Friday, September 19, 2008

New Book by Rudolf Klein on Dohany Synagogue in Budapest

New Book by Rudolf Klein on Dohany Synagogue in Budapest
by Samuel D. Gruber

(ISJM) I have received a copy of recently published The Great Synagogue of Budapest by architectural historian Rudolf Klein (Budapest: TERC, ISBN 978 963 9535 82 4). To my knowledge, this is the first monograph about the Dohany Street Synagogue, Europe's largest active synagogue building. Klein presents the Dohany, designed by Ludwig von Forster, as an exciting building in its style and technology, not just as an architectural dinosaur famous for its size and nothing else. His excellent photos support his claims.

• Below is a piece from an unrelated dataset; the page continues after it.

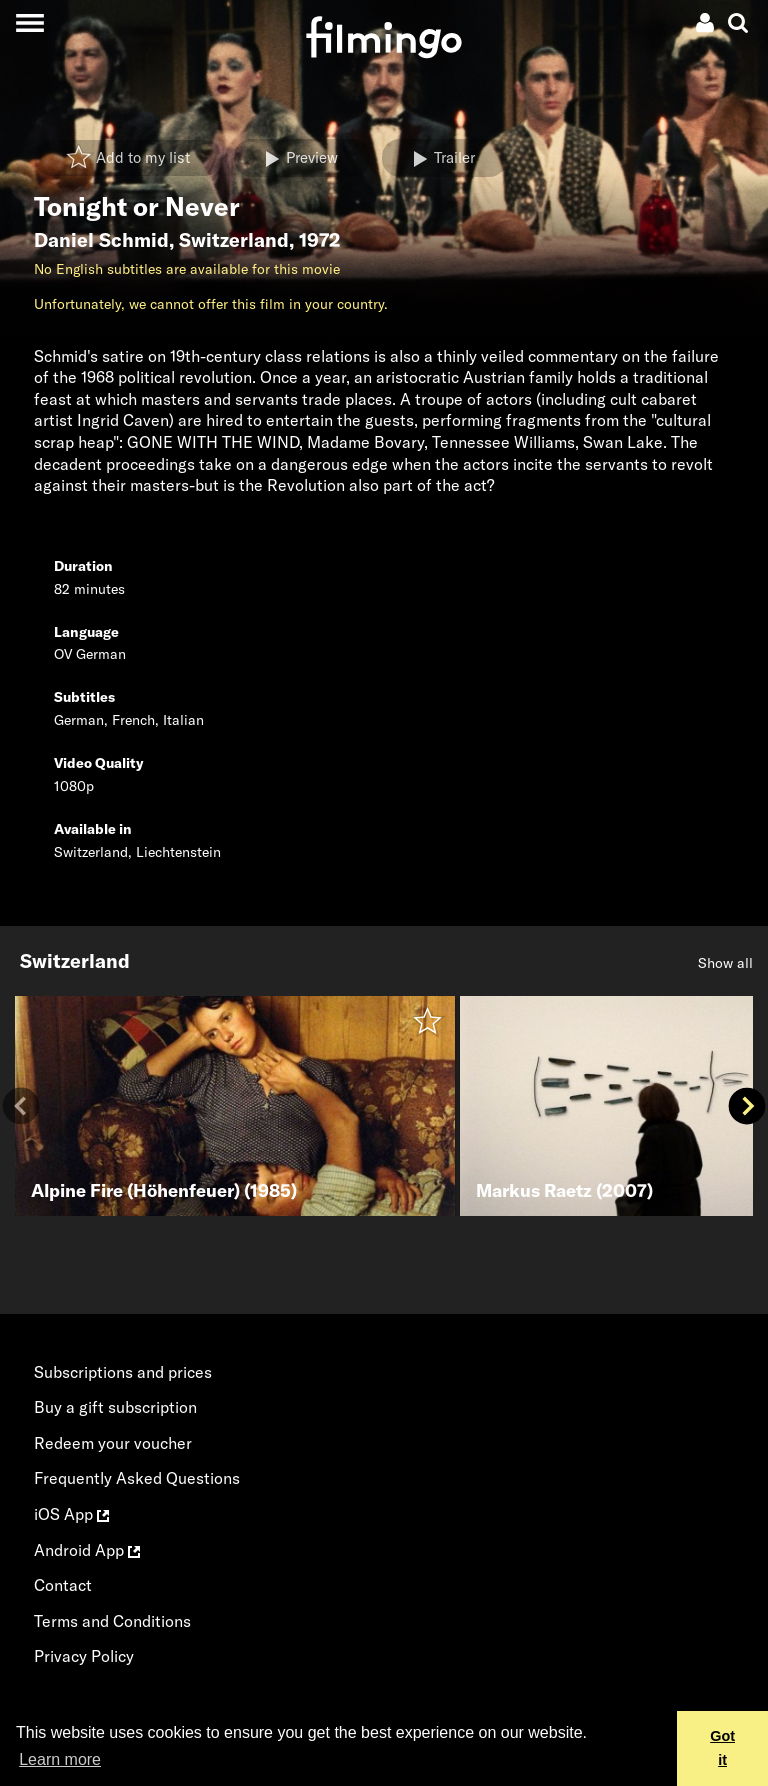  Describe the element at coordinates (722, 1748) in the screenshot. I see `Got it [button]` at that location. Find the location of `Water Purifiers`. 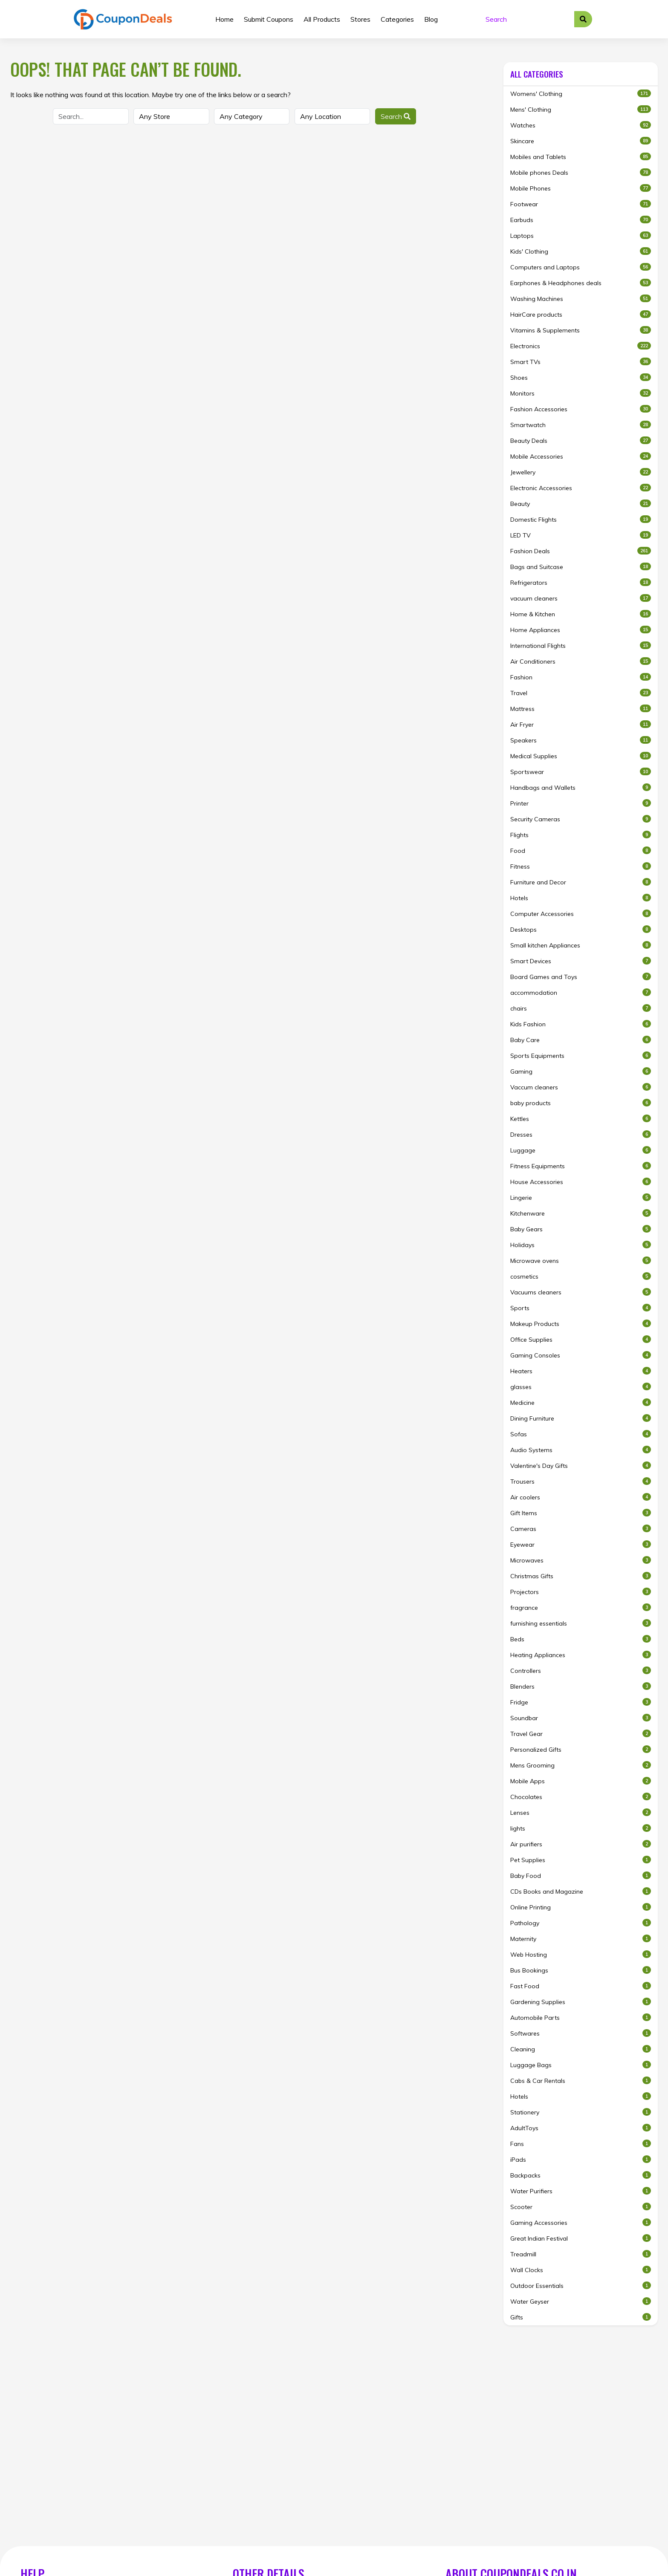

Much of the book is a social or cultural history of the sophisticated but competitive Jewish world of 19th century Austria-Hungary. The commissioning, planning and presenting of the Dohany Street Synagogue was a grand cultural gesture (much more than a religious one) by Budapest's Jews in their uneasy relationship with Vienna. In this climate, and in the 19th-century world of arhcitecture andd the decorative arts, Klein explores the role and meaning of the Dohany's applied decoration of exotic orientalism. He sees the Dohany as the forerunner to the innovative and offbeat Hungarian architecture of the earler 20th century practitioners of Sezession and Jugundstil design, culminating in the work of Bela Lajta. Anyone interested in 19th century and Hungarian synagogues will want to read this book.

Knowing Rudi Klein, and having enjoyed lively discussions with him about the restoration of historic synagogues, I wish he had also included a final chapter or two on the meaning of the Dohany Synagogue in Budapest today for Jews - and non-Jews - and also something about the process - political, economic, practical and aesthetic about the restoration of the great building. The Dohany today is one of Europe's "flagship" synagogues because of it size, elegance, continued use, and because of the attention lavished on its refurbishment. That is a story the remains to be told.

2 comments:

anon said...

Is the bookavailable for purchase in the U.S.? Is it in English? Hungarian?

Samuel Gruber said...

The book is in English, There is also a Hungarian language version. At present there is no USA distributor for the book. I will post news when I receive it. On behalf of ISJm I am inquiring if we can obtain a limited amount of copies to distribute to members.